Die „Aufführung“ bildete in der Villa Ulrich eine Zierde des Semesterschlusses. Sonst stand sie unter der Leitung einiger erfahrenen Lehrkräfte. Diesmal aber hatten sich die jungen Damen ausgebeten, einmal mehr selbständig zu arbeiten, und die Folgen zeigten sich nun. Die Hälfte der Mitwirkenden kauerte in einem Winkel der Bühne, von allen Schauern des Lampenfiebers gerüttelt, und mit den Bühnenrequisiten sah es sehr übel aus. „Wir wissen nicht einmal, wie wir den Donner machen sollen, auf den Blitz haben wir schon verzichtet,“ klagte Thusy, die noch am meisten den Kopf oben behielt, mit bekümmerter Miene. „Tony Fink hatte ganz sicher behauptet, man könnte es mit einer großen silbernen Schale, wenn man sie an einer Kordel aufhinge und mit einem Pantoffelabsatz daran schlüge. Aber nun klingt es gar nicht wie Donner, hören Sie nur, Herr Professor!“ Und das war sehr schlimm, denn der Donner spielte in dem aufzuführenden Stück eine bedeutende Rolle. Es war das litterarische Vermächtnis eines Amtsvorgängers des Professors an die Schule, die Geschichte von dem edlen Königssohn und der wunderschönen Hirtentochter, die nach unzähligen Verfolgungen seitens der bösen Zauberin Nocturna endlich doch durch den mächtigen Schutz der Elfenkönigin Titania und ihres treuen Oberelfen Puck zusammengeführt werden. Das Schauspiel war eitel Poesie, übergossen mit sanftem Mondenschein und gestickt mit blauen Veilchen, und natürlich donnerte und blitzte es jedesmal, wenn Dame Nocturua oder Titania erschien.

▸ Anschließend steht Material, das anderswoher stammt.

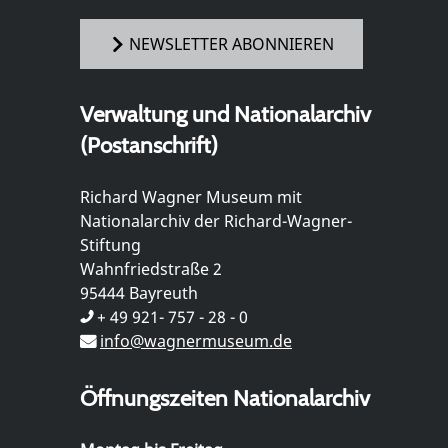
NEWSLETTER ABONNIEREN
Verwaltung und Nationalarchiv
(Postanschrift)
Richard Wagner Museum mit
Nationalarchiv der Richard-Wagner-
Stiftung
Wahnfriedstraße 2
95444 Bayreuth
+ 49 921- 757 - 28 - 0
info@wagnermuseum.de
Öffnungszeiten Nationalarchiv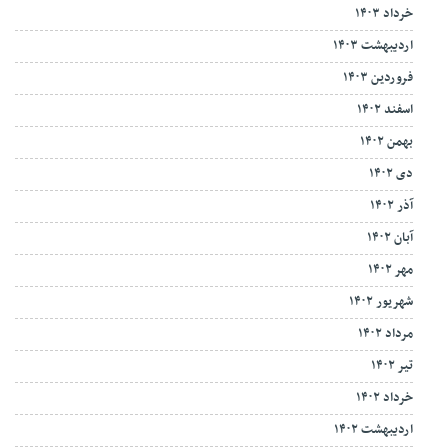
خرداد ۱۴۰۳
اردیبهشت ۱۴۰۳
فروردین ۱۴۰۳
اسفند ۱۴۰۲
بهمن ۱۴۰۲
دی ۱۴۰۲
آذر ۱۴۰۲
آبان ۱۴۰۲
مهر ۱۴۰۲
شهریور ۱۴۰۲
مرداد ۱۴۰۲
تیر ۱۴۰۲
خرداد ۱۴۰۲
اردیبهشت ۱۴۰۲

Nun, mit dem Professor trat ein rettender Geist in das Durcheinander der kleinen Bühne, die in einem Nebenzimmer des großen Saales im ersten Stocke aufgeschlagen war, so daß die geöffnete Flügelthür als Rahmen der Scene diente. Mit Hilfe Thusys, die in dem Allerheiligsten der Garderobe – einem Seitenalkoven – das Kommando übernahm, brachte er Schick in die Erscheinungen und dann in das Spiel, und als er versprach, während der Aufführung selbst hinter den Coulissen als Regisseur, Wolkenschieber und Souffleur mitzuwirken, gewannen auch die Verzagtesten Mut, und der Vorhang teilte sich nur wenige Minuten nach der festgesetzten Stunde.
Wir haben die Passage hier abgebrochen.